Потом потребовал для подписания. Ему подали лист, на котором был один лишь заголовок.. Пушкина интересовало, как в этом случае поступил государь. «А очень просто, — поведал ему чиновник. — В рожу дал, и совершенно заслуженно». «Что же все-таки диктовал вам Павел?» — допытывался у него Пушкин. «Хоть убейте, сказать не могу... Я так был напуган, что ни одного слова не запомнил...» Пушкин потом назовет Павла «врагом коварства и невежд». Захочет писать его историю и Л.Н. Толстой, он так и скажет: «Я нашел исторического героя». Но поскольку Бог не дал ему на это жизни, мы довольствуемся Массоном.

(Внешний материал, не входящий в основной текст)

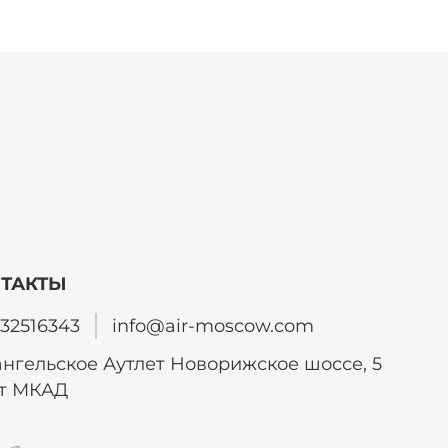
ТАКТЫ
32516343
info@air-moscow.com
нгельское Аутлет Новорижское шоссе, 5
от МКАД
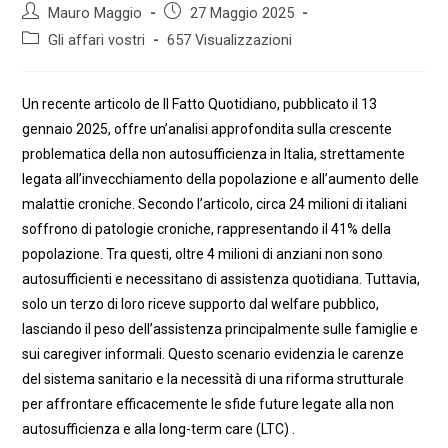
Autore
Articolo
Mauro Maggio
27 Maggio 2025
dell'articolo:
pubblicato:
Categoria
Gli affari vostri
657 Visualizzazioni
dell'articolo:
Un recente articolo de Il Fatto Quotidiano, pubblicato il 13
gennaio 2025, offre un’analisi approfondita sulla crescente
problematica della non autosufficienza in Italia, strettamente
legata all’invecchiamento della popolazione e all’aumento delle
malattie croniche. Secondo l’articolo, circa 24 milioni di italiani
soffrono di patologie croniche, rappresentando il 41% della
popolazione. Tra questi, oltre 4 milioni di anziani non sono
autosufficienti e necessitano di assistenza quotidiana. Tuttavia,
solo un terzo di loro riceve supporto dal welfare pubblico,
lasciando il peso dell’assistenza principalmente sulle famiglie e
sui caregiver informali. Questo scenario evidenzia le carenze
del sistema sanitario e la necessità di una riforma strutturale
per affrontare efficacemente le sfide future legate alla non
autosufficienza e alla long-term care (LTC) .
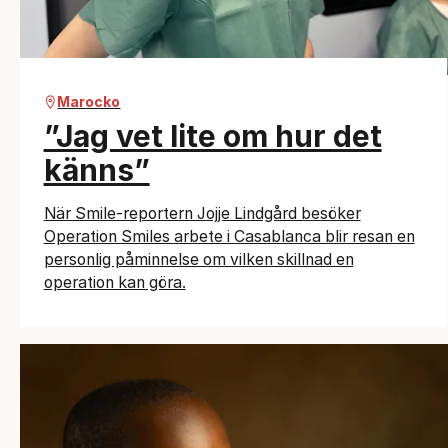
Marocko
”Jag vet lite om hur det
känns”
När Smile-reportern Jojje Lindgård besöker
Operation Smiles arbete i Casablanca blir resan en
personlig påminnelse om vilken skillnad en
operation kan göra.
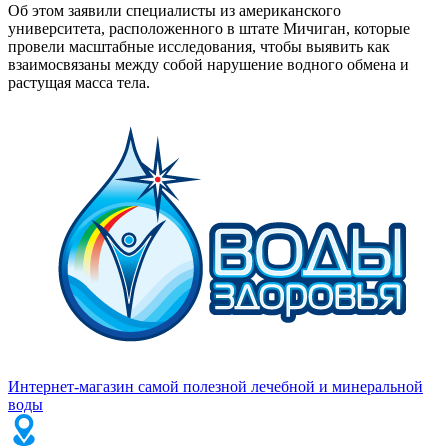
Об этом заявили специалисты из американского
университета, расположенного в штате Мичиган, которые
провели масштабные исследования, чтобы выявить как
взаимосвязаны между собой нарушение водного обмена и
растущая масса тела.
Интернет-магазин самой полезной лечебной и минеральной
воды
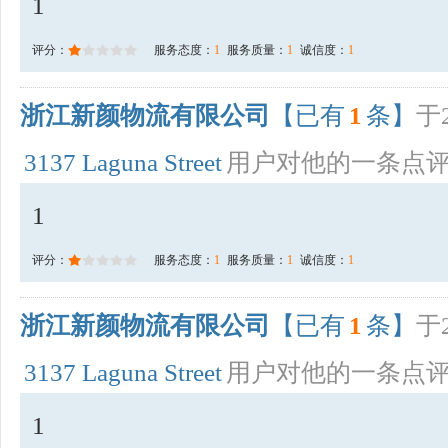
1
评分：
服务态度：
1
服务质量：
1
诚信度：
1
浙江新颜物流有限公司
【已有
1
条】
于2
3137 Laguna Street
用户对他的一条点
1
评分：
服务态度：
1
服务质量：
1
诚信度：
1
浙江新颜物流有限公司
【已有
1
条】
于2
3137 Laguna Street
用户对他的一条点
1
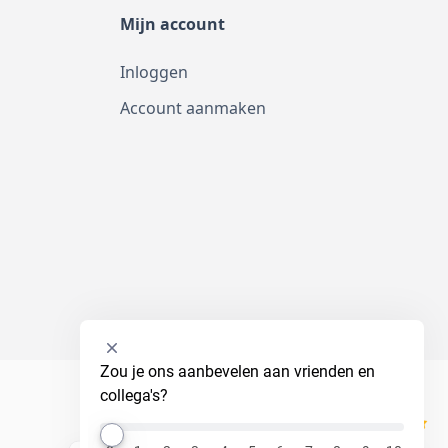
Mijn account
Inloggen
Account aanmaken
Selecteer
Zou je ons aanbevelen aan vrienden en 
een
collega's?
optie
van
Kiyoh
0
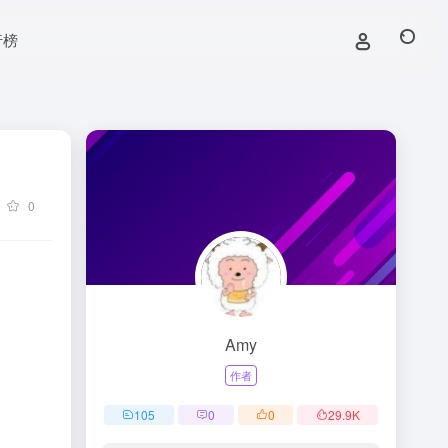
行榜
0
Amy
作者
105
0
0
29.9
K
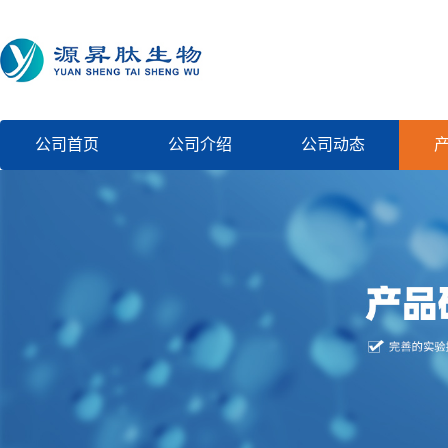
公司首页
公司介绍
公司动态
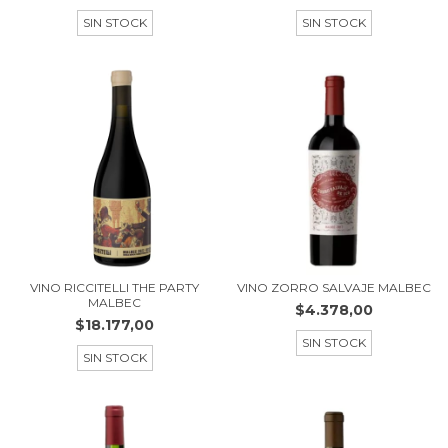
SIN STOCK
SIN STOCK
VINO RICCITELLI THE PARTY
VINO ZORRO SALVAJE MALBEC
MALBEC
$4.378,00
$18.177,00
SIN STOCK
SIN STOCK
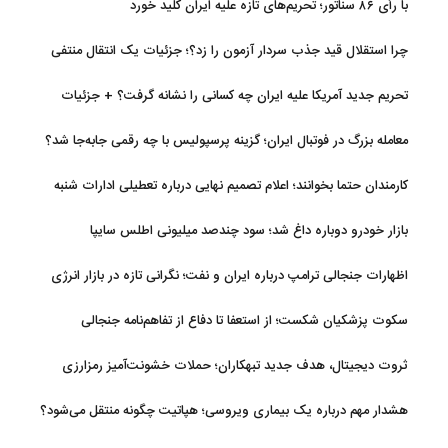
با رأی ۸۶ سناتور؛ تحریم‌های تازه علیه ایران کلید خورد
چرا استقلال قید جذب سردار آزمون را زد؟؛ جزئیات یک انتقال منتفی
تحریم جدید آمریکا علیه ایران چه کسانی را نشانه گرفت؟ + جزئیات
معامله بزرگ در فوتبال ایران؛ گزینه پرسپولیس با چه رقمی جابه‌جا شد؟
کارمندان حتما بخوانند؛ اعلام تصمیم نهایی درباره تعطیلی ادارات شنبه
بازار خودرو دوباره داغ شد؛ سود چندصد میلیونی اطلس سایپا
اظهارات جنجالی ترامپ درباره ایران و نفت؛ نگرانی تازه در بازار انرژی
سکوت پزشکیان شکست؛ از استعفا تا دفاع از تفاهم‌نامه جنجالی
ثروت دیجیتال، هدف جدید تبهکاران؛ حملات خشونت‌آمیز رمزارزی
افزایش یافت
هشدار مهم درباره یک بیماری ویروسی؛ هپاتیت چگونه منتقل می‌شود؟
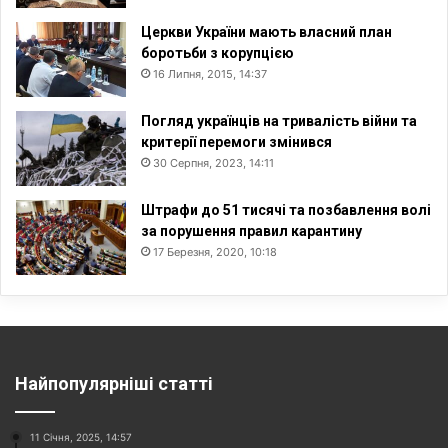
Церкви України мають власний план
боротьби з корупцією
16 Липня, 2015, 14:37
Погляд українців на тривалість війни та
критерії перемоги змінився
30 Серпня, 2023, 14:11
Штрафи до 51 тисячі та позбавлення волі
за порушення правил карантину
17 Березня, 2020, 10:18
Найпопулярніші статті
11 Січня, 2025, 14:57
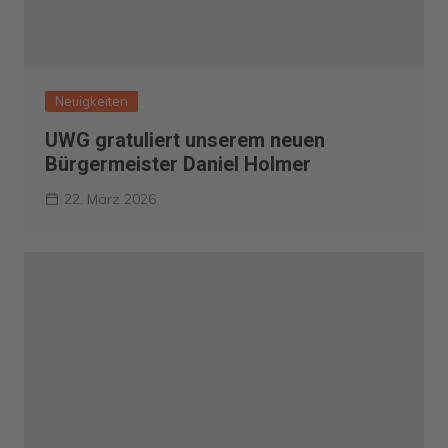
Neuigkeiten
UWG gratuliert unserem neuen
Bürgermeister Daniel Holmer
22. März 2026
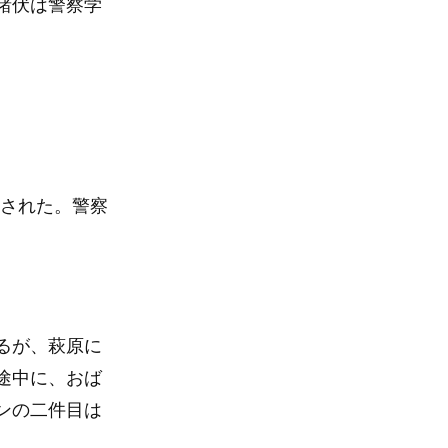
諸伏は警察学
送された。警察
るが、萩原に
途中に、おば
ンの二件目は
。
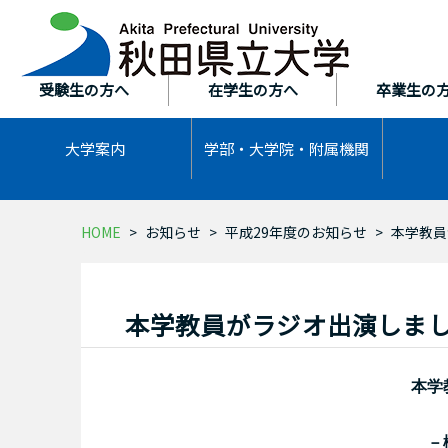
本
文
へ
ス
受験生の方へ
在学生の方へ
卒業生の
キ
ッ
大学案内
学部・大学院・
附属機関
プ
HOME
お知らせ
平成29年度のお知らせ
本学教員
本学教員がラジオ出演しま
本学
－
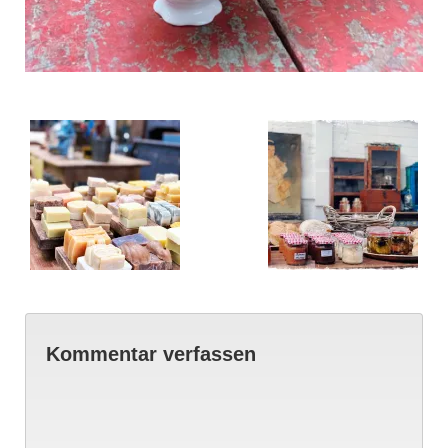
Kommentar verfassen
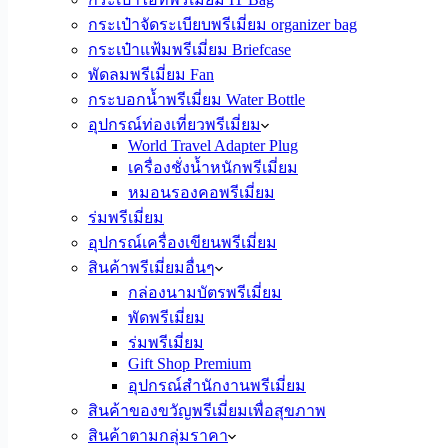
กระเป๋าจัดระเบียบพรีเมี่ยม organizer bag
กระเป๋าแฟ้มพรีเมี่ยม Briefcase
พัดลมพรีเมี่ยม Fan
กระบอกน้ำพรีเมี่ยม Water Bottle
อุปกรณ์ท่องเที่ยวพรีเมี่ยม
World Travel Adapter Plug
เครื่องชั่งน้ำหนักพรีเมี่ยม
หมอนรองคอพรีเมี่ยม
ร่มพรีเมี่ยม
อุปกรณ์เครื่องเขียนพรีเมี่ยม
สินค้าพรีเมี่ยมอื่นๆ
กล่องนามบัตรพรีเมี่ยม
พัดพรีเมี่ยม
ร่มพรีเมี่ยม
Gift Shop Premium
อุปกรณ์สำนักงานพรีเมี่ยม
สินค้าของขวัญพรีเมี่ยมเพื่อสุขภาพ
สินค้าตามกลุ่มราคา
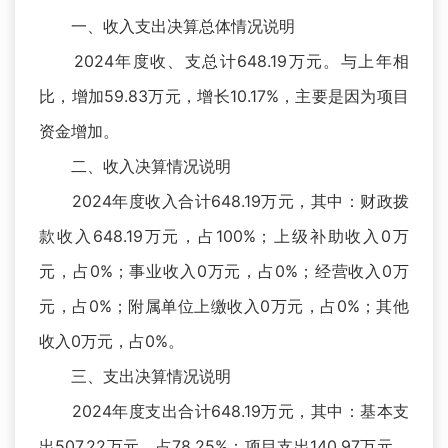
一、收入支出决算总体情况说明
2024年度收、支总计648.19万元。与上年相
比，增加59.83万元，增长10.17%，主要是因为项目
资金增加。
二、收入决算情况说明
2024年度收入合计648.19万元，其中：财政拨
款收入648.19万元，占100%；上级补助收入0万
元，占0%；事业收入0万元，占0%；经营收入0万
元，占0%；附属单位上缴收入0万元，占0%；其他
收入0万元，占0%。
三、支出决算情况说明
2024年度支出合计648.19万元，其中：基本支
出507.22万元，占78.25%；项目支出140.97万元，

В довершение своих записок он приводит еще один анекдот. «В бытность великим князем Павел был столь щепетильным блюстителем формальностей в упражнениях, что, заметив однажды весною, как лук Купидона напрягал и поднимал узкие штаны некоторых солдат, он всем им приказал расположить его на одной и той же ляжке, — как они носили ружье на одном и том же плече». С юмором был этот человек, Павел Петрович! И, главное, прощать умел. Об этом свидетельствуют три сцены из пьесы Мережковского. А вот Шарль Франсуа Филибер Массон, выдворенный в Курляндию, этого Павлу не простил. Обида сквозит в его заметках, нечистоплотность. И потому они не внушают доверия. Возможно, несовершенна и пьеса Мережковского... Не все объясняет, а временами еще больше запутывает. Идеальный вариант — снять дотошное историческое кино, наподобие «Людвига» — тем более у двух этих личностей так много общего [ 101 ] Речь идет о русском императоре Павле I и баварском короле Людвиге II, о котором поставлен фильм Л. Висконти.
. Консультантом пригласить того же Н.Я. Эйдельмана, чтобы по крупицам, проверенным историческим фактам, а главное, с любовью к своей истории воссоздать образ «русского Гамлета». Но ведь и Висконти уже нет, и мне бы эту роль в кино играть не пришлось: Павлу 11 марта 1801 года было только 46...
Возможно, кому-то из актеров повезет, и «русский Гамлет» все-таки появится на нашем экране: не карикатурный, не трафаретный. Пусть повезет Олегу Меньшикову — от души ему этого желаю.
февраль 9 Поток сознания: «Вольтер»
Сцепа с Александром пока не дается. С чем я к нему выхожу?.. Киевская артистка Будылина сама себе отвечала: «С чем, с чем?.. С подносом!» Ей легче было... Отчего все-таки такое раздражение на Вольтера? Да, в книге подчеркнуты слова: «Царя убили, и слава Богу!» Улика? Александр отвечает, что бабушка подчеркнула. Но речь пока только о «Бруте». Когда же дойдут до «Кандида», его осенит сразу: это же Екатерины знак, ее любимая книга!